This section is from the book "Philadelphia Cook Book: A Manual Of Home Economies", by Sarah Tyson Heston Rorer. Also available from Amazon: Philadelphia Cook Book.
Pare four good-sized potatoes, and let them He in cold water for a half-hour. Put one quart of boiling water in a saucepan. Now grate the potatoes quickly and stir them into the boiling water; stir over the fire for five minutes, then take from the fire, add a half-cupful of sugar, and two tablespoonfuls of salt, turn into a stone jar or bowl, and let stand until lukewarm; then add one cupful of good yeast, cover and ferment three or four hours; stir it down every time it comes to the top of the vessel; then put it into a jar or large bottle, or something you can cover tightly, and stand it in a place where it will keep very cold, but not freeze. It will keep two weeks. Save one cupful of this yeast to start with next time.
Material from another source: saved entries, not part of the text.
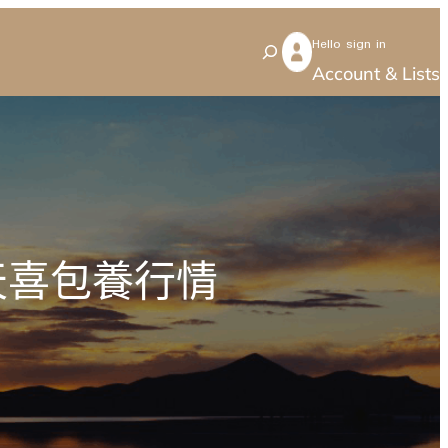
Hello sign in
S
Account & Lists
e
a
r
c
h
天喜包養行情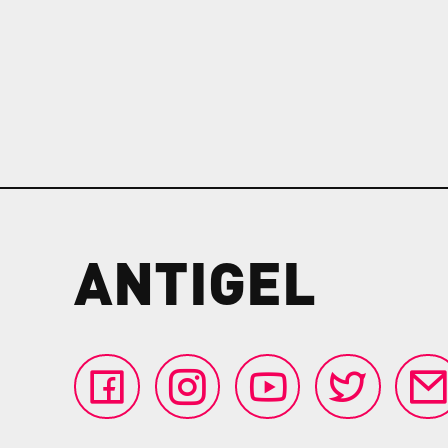
ANTIGEL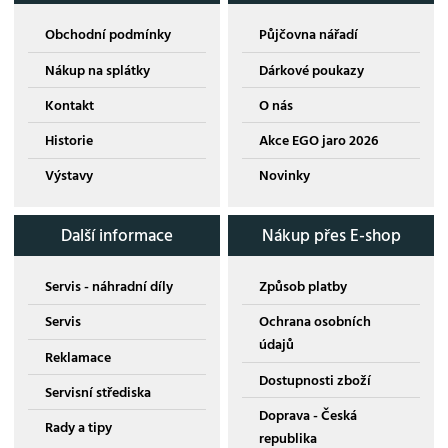
Obchodní podmínky
Půjčovna nářadí
Nákup na splátky
Dárkové poukazy
Kontakt
O nás
Historie
Akce EGO jaro 2026
Výstavy
Novinky
Další informace
Nákup přes E-shop
Servis - náhradní díly
Způsob platby
Servis
Ochrana osobních
údajů
Reklamace
Dostupnosti zboží
Servisní střediska
Doprava - Česká
Rady a tipy
republika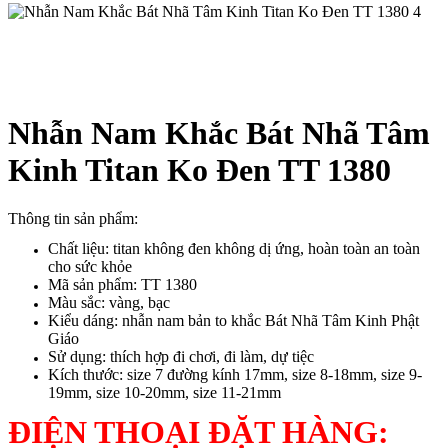
Nhẫn Nam Khắc Bát Nhã Tâm
Kinh Titan Ko Đen TT 1380
Thông tin sản phẩm:
Chất liệu: titan không đen không dị ứng, hoàn toàn an toàn
cho sức khỏe
Mã sản phẩm: TT 1380
Màu sắc: vàng, bạc
Kiểu dáng: nhẫn nam bản to khắc Bát Nhã Tâm Kinh Phật
Giáo
Sử dụng: thích hợp đi chơi, đi làm, dự tiệc
Kích thước: size 7 đường kính 17mm, size 8-18mm, size 9-
19mm, size 10-20mm, size 11-21mm
ĐIỆN THOẠI ĐẶT HÀNG: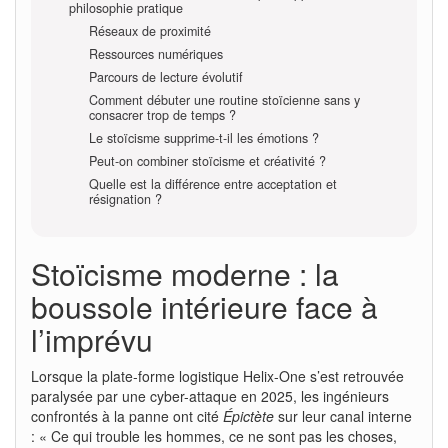
philosophie pratique
Réseaux de proximité
Ressources numériques
Parcours de lecture évolutif
Comment débuter une routine stoïcienne sans y
consacrer trop de temps ?
Le stoïcisme supprime-t-il les émotions ?
Peut-on combiner stoïcisme et créativité ?
Quelle est la différence entre acceptation et
résignation ?
Stoïcisme moderne : la
boussole intérieure face à
l’imprévu
Lorsque la plate-forme logistique Helix-One s’est retrouvée
paralysée par une cyber-attaque en 2025, les ingénieurs
confrontés à la panne ont cité
Épictète
sur leur canal interne
: « Ce qui trouble les hommes, ce ne sont pas les choses,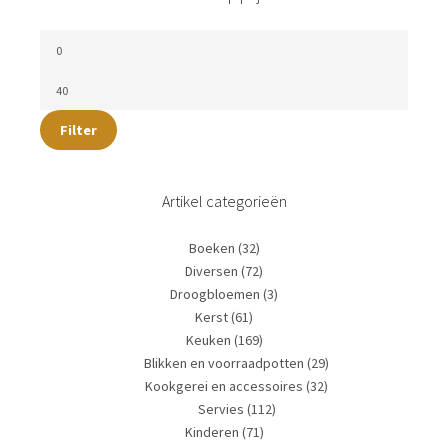
Filter
Artikel categorieën
Boeken
(32)
Diversen
(72)
Droogbloemen
(3)
Kerst
(61)
Keuken
(169)
Blikken en voorraadpotten
(29)
Kookgerei en accessoires
(32)
Servies
(112)
Kinderen
(71)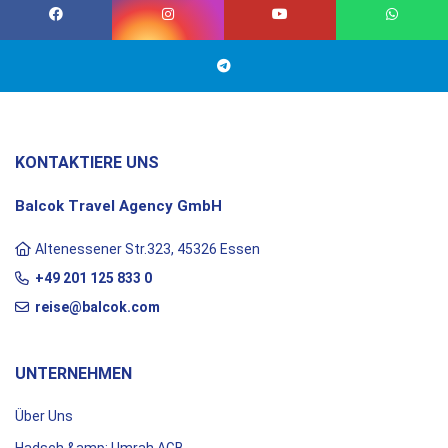
KONTAKTIERE UNS
Balcok Travel Agency GmbH
Altenessener Str.323, 45326 Essen
+49 201 125 833 0
reise@balcok.com
UNTERNEHMEN
Über Uns
Hadsch &amp; Umrah AGB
This is the simplest and best yeast that can be made.
Pare and boil four good-sized potatoes; when done, mash them fine. Put a half-cupful of dried hops into one quart of water, and boil fifteen minutes. Put one pint of flour into a bowl, strain over it the boiling hop water, add the mashed potatoes, and beat until smooth; then add a half-cup of sugar, and two heaping tablespoonfuls of salt, and finish the same as Yeast No. 1.